Sementara itu, terkait dengan ramainya polemik THR TGUPP yang tidak dipotong, Chaidir mengatakan TGUPP memiliki bentuk belanja kegiatan, bukan belanja pegawai.
"Itu adalah kegiatan dari Bappeda. Jika dalam kegiatan itu memang dimungkinkan ada apresiasi untuk membayar keahlian tenaganya, ya boleh saja," kata Chaidir.
Chaidir menjelaskan, penundaan tunjangan terjadi akibat adanya kontraksi ekonomi secara nasional. Kemudian atas dasar Surat Keputusan Bersama (SKB) Kemenkeu dan Kemendagri Nomor 119/2813/SJ Nomor 177/KMK.07/2020 tentang Percepatan Penyesuaian APBD Tahun 2020 dalam Rangka Penanganan COVID-19 serta Pengamanan Daya Beli Masyarakat dan Perekonomian Nasional, yang mengamanatkan bahwa tunjangan perbaikan penghasilan daerah tidak boleh lebih tinggi dari tunjangan perbaikan pusat.
Di sisi lain APBD DKI terkena kontraksi 53 persen akibat pandemi corona, sehingga seluruh pendapatan dari pajak dan lainnya menurun. Akibatnya komponen APBD mengalami rasionalisasi, di antaranya belanja pegawai, yaitu tunjangan perbaikan penghasilan.
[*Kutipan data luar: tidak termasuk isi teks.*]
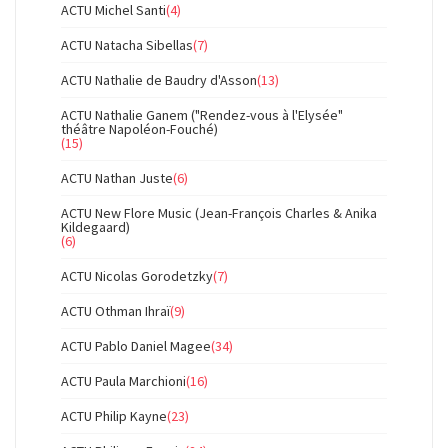
ACTU Michel Santi
(4)
ACTU Natacha Sibellas
(7)
ACTU Nathalie de Baudry d'Asson
(13)
ACTU Nathalie Ganem ("Rendez-vous à l'Elysée"
théâtre Napoléon-Fouché)
(15)
ACTU Nathan Juste
(6)
ACTU New Flore Music (Jean-François Charles & Anika
Kildegaard)
(6)
ACTU Nicolas Gorodetzky
(7)
ACTU Othman Ihraï
(9)
ACTU Pablo Daniel Magee
(34)
ACTU Paula Marchioni
(16)
ACTU Philip Kayne
(23)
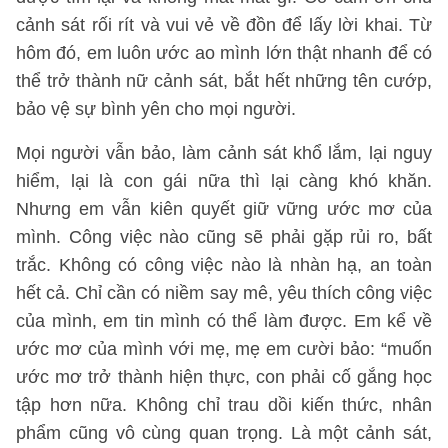
cảnh sát rối rít và vui vẻ về đồn để lấy lời khai. Từ
hôm đó, em luôn ước ao mình lớn thật nhanh để có
thể trở thành nữ cảnh sát, bắt hết những tên cướp,
bảo vệ sự bình yên cho mọi người.
Mọi người vẫn bảo, làm cảnh sát khổ lắm, lại nguy
hiểm, lại là con gái nữa thì lại càng khó khăn.
Nhưng em vẫn kiên quyết giữ vững ước mơ của
mình. Công việc nào cũng sẽ phải gặp rủi ro, bất
trắc. Không có công việc nào là nhàn hạ, an toàn
hết cả. Chỉ cần có niềm say mê, yêu thích công việc
của mình, em tin mình có thể làm được. Em kể về
ước mơ của mình với mẹ, mẹ em cười bảo: “muốn
ước mơ trở thành hiện thực, con phải cố gắng học
tập hơn nữa. Không chỉ trau dồi kiến thức, nhân
phẩm cũng vô cùng quan trọng. Là một cảnh sát,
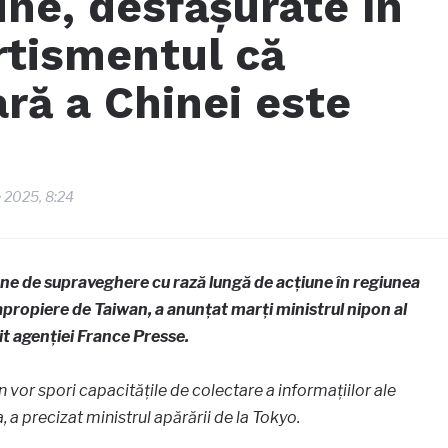
une, desfășurate în
rtismentul că
ră a Chinei este
ie 2025, 8:24
e de supraveghere cu rază lungă de acțiune în regiunea
apropiere de Taiwan, a anunțat marți ministrul nipon al
it agenției France Presse.
or spori capacitățile de colectare a informațiilor ale
 a precizat ministrul apărării de la Tokyo.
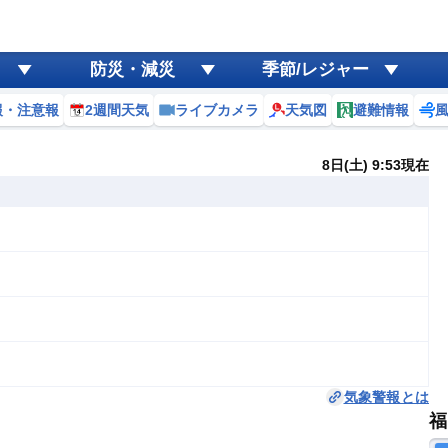
防災・減災
季節/レジャー
報・注意報
2週間天気
ライブカメラ
天気図
避難情報
8日(土) 9:53現在
気象警報とは
福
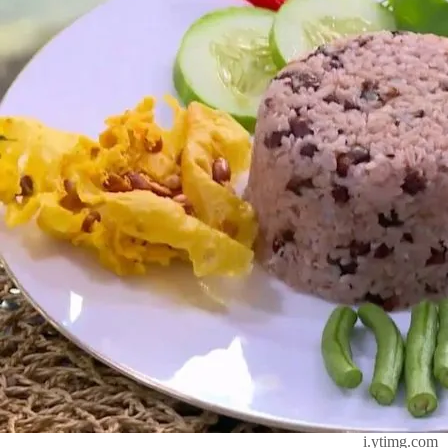
i.ytimg.com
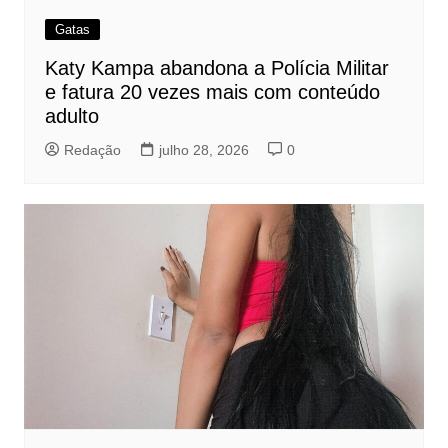
Gatas
Katy Kampa abandona a Polícia Militar
e fatura 20 vezes mais com conteúdo
adulto
Redação
julho 28, 2026
0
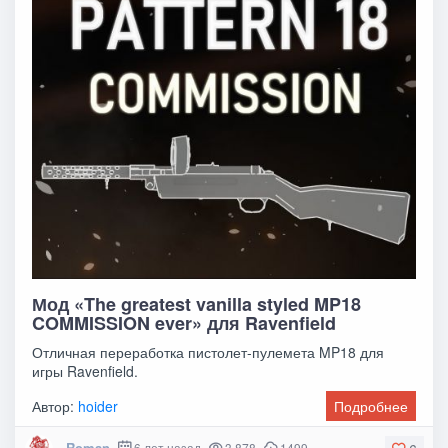
Мод «The greatest vanilla styled MP18
COMMISSION ever» для Ravenfield
Отличная переработка пистолет-пулемета MP18 для
игры Ravenfield.
Автор:
hoider
Подробнее
Roman
6 лет назад
3 878
1499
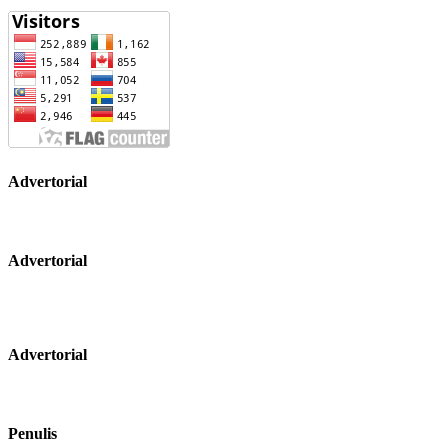
Advertorial
Advertorial
Advertorial
Penulis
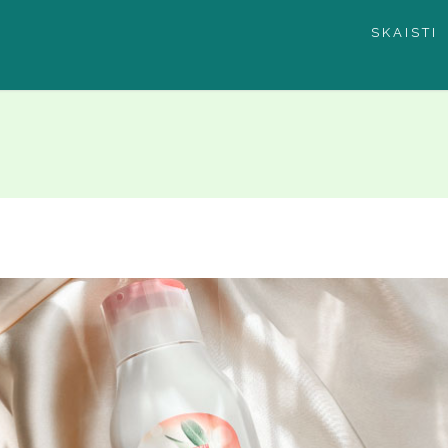
SKAISTI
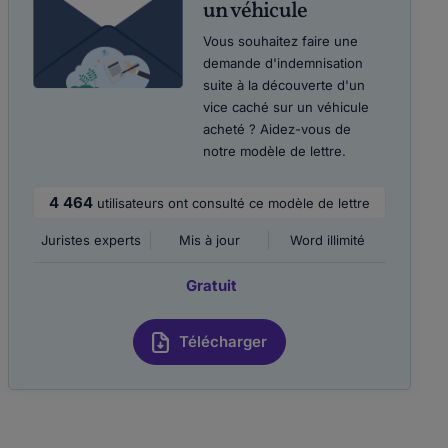
un véhicule
Vous souhaitez faire une
demande d'indemnisation
suite à la découverte d'un
vice caché sur un véhicule
acheté ? Aidez-vous de
notre modèle de lettre.
4 464
utilisateurs ont consulté ce modèle de lettre
Juristes experts
Mis à jour
Word illimité
Gratuit
Télécharger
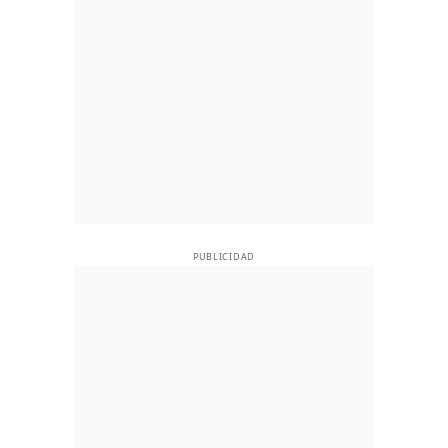
PUBLICIDAD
"Itu dimungkinkan karena dia ada di komponen variable cost karena berupa insentif berbeda dengan yang tetap (fix cost) berupa gaji dan tunjangan melekat, itu tidak bisa," katanya.
Chaidir menambahkan insentif atau tunjangan perbaikan penghasilan bisa diberikan sesuai dengan kemampuan keuangan daerah. Sementara, DKI menetapkan tunjangan dibayarkan 75 persen dengan rincian 50 persen dibayarkan, 25 persen sisanya ditunda.
"Kalau mampunya 50 persen ya sesuaikan 50 persen, namun kebijakan kita hanya diberi 75 persen, 25 persen rasionalisasi, hanya yang dibayarkan 50 persen, 25 persen sisanya ditunda," katanya.
"Nanti ketika stabil entah di triwulan tiga atau empat, maka akan dibayarkan dan dikembalikan normal kembali plus yang ditunda karena itu adalah piutang daerah pada PNS," kata Chaidir, menambahkan.